Task requirements | Copy each line of the entries beneath that contains the word "status".

Document structure recognition data:
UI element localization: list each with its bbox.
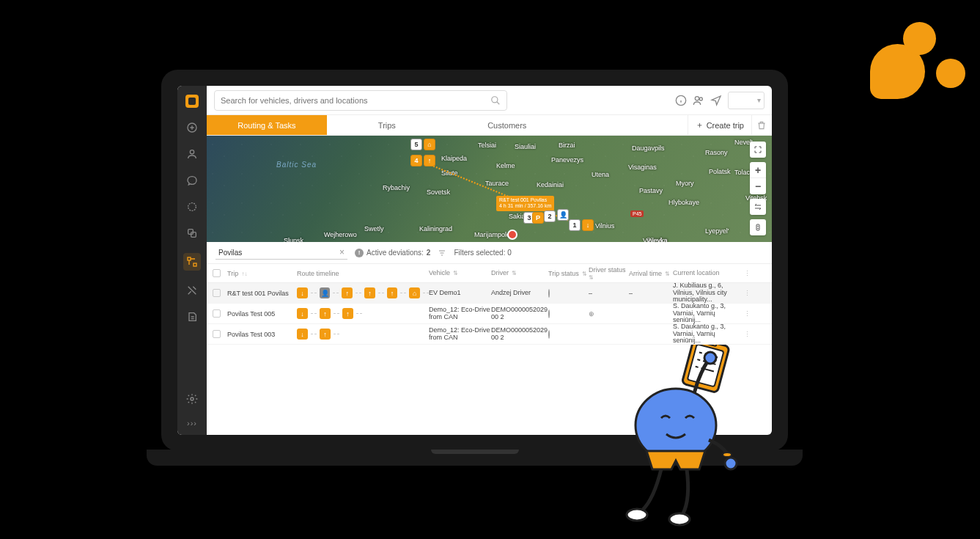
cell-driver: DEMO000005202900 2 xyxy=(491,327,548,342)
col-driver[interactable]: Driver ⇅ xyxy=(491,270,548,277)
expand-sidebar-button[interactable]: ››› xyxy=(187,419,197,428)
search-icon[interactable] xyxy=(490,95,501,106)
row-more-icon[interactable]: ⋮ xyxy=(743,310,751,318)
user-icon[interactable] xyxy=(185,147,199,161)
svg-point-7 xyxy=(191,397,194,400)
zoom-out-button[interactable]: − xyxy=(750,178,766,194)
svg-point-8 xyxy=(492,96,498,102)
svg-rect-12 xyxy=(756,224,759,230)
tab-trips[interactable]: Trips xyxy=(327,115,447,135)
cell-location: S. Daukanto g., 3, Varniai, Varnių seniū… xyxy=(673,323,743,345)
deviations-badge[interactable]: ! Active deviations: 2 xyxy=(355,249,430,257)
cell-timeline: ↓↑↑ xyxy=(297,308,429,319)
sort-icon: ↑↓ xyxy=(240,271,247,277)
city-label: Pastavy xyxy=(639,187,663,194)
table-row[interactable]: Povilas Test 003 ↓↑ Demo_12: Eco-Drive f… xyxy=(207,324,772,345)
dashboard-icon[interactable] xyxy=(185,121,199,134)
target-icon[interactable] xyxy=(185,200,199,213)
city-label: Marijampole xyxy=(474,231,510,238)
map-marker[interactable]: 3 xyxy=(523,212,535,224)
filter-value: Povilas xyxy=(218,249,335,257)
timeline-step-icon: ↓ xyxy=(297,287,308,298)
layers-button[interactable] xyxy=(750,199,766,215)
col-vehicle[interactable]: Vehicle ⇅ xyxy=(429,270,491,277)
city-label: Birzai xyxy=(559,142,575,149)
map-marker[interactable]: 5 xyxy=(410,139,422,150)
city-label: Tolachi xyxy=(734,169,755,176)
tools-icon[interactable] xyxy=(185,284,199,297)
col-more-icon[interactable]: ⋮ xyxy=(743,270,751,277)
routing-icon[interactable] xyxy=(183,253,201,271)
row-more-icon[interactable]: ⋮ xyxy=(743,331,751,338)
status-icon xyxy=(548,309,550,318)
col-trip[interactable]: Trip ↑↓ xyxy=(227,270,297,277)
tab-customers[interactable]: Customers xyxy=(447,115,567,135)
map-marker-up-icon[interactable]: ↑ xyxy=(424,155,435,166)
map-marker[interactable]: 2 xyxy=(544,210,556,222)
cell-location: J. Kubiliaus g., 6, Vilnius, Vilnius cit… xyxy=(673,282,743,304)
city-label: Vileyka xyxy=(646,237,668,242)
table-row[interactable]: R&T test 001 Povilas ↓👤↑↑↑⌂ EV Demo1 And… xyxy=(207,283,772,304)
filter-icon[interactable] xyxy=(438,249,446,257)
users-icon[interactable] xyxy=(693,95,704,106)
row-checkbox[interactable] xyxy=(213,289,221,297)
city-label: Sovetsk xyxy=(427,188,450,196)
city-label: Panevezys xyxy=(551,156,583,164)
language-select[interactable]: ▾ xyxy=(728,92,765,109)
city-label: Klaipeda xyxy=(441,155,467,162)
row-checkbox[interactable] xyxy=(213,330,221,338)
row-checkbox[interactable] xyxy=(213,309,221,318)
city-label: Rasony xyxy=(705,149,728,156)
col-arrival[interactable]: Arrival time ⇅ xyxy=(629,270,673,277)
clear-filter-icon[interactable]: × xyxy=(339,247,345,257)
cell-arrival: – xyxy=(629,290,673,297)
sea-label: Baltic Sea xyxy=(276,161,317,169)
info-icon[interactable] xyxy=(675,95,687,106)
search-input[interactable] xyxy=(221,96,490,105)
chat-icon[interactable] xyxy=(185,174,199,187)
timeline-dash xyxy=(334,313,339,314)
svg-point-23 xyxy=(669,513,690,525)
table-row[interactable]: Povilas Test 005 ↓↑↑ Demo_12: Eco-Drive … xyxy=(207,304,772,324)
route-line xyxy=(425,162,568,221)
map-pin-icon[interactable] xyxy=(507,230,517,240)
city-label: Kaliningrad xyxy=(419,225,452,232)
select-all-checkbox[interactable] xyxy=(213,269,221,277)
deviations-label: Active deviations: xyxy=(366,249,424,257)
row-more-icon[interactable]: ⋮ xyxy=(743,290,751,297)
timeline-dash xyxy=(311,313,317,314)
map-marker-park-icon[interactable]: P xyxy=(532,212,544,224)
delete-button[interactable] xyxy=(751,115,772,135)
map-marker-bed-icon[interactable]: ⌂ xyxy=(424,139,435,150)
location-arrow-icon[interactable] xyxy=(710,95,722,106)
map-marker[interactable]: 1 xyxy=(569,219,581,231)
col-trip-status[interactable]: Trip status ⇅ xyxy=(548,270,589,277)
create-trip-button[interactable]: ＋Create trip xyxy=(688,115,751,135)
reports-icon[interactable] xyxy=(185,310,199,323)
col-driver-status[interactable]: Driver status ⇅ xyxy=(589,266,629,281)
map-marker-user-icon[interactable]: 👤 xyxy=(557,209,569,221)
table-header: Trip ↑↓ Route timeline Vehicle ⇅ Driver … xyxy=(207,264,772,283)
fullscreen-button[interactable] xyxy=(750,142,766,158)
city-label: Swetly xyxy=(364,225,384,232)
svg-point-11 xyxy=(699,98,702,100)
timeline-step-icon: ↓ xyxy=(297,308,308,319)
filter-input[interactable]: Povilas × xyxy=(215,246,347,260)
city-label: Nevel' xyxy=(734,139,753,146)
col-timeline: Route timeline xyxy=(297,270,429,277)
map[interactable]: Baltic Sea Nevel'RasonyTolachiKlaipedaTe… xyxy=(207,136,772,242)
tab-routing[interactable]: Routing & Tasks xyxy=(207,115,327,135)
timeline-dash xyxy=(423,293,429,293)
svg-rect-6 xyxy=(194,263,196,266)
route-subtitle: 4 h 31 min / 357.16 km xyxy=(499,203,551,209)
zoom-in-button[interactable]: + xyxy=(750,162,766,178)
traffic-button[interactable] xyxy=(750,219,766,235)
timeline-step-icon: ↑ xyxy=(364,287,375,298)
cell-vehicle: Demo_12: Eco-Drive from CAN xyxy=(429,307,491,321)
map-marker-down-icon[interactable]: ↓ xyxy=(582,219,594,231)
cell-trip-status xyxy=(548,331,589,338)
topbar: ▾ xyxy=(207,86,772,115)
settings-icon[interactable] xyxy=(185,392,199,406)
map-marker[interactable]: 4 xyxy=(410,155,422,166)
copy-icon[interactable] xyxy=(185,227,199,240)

Written solution |
status-icon xyxy=(548,309,550,318)
col-trip-status[interactable]: Trip status ⇅ xyxy=(548,270,589,277)
col-driver-status[interactable]: Driver status ⇅ xyxy=(589,266,629,281)
cell-trip-status xyxy=(548,331,589,338)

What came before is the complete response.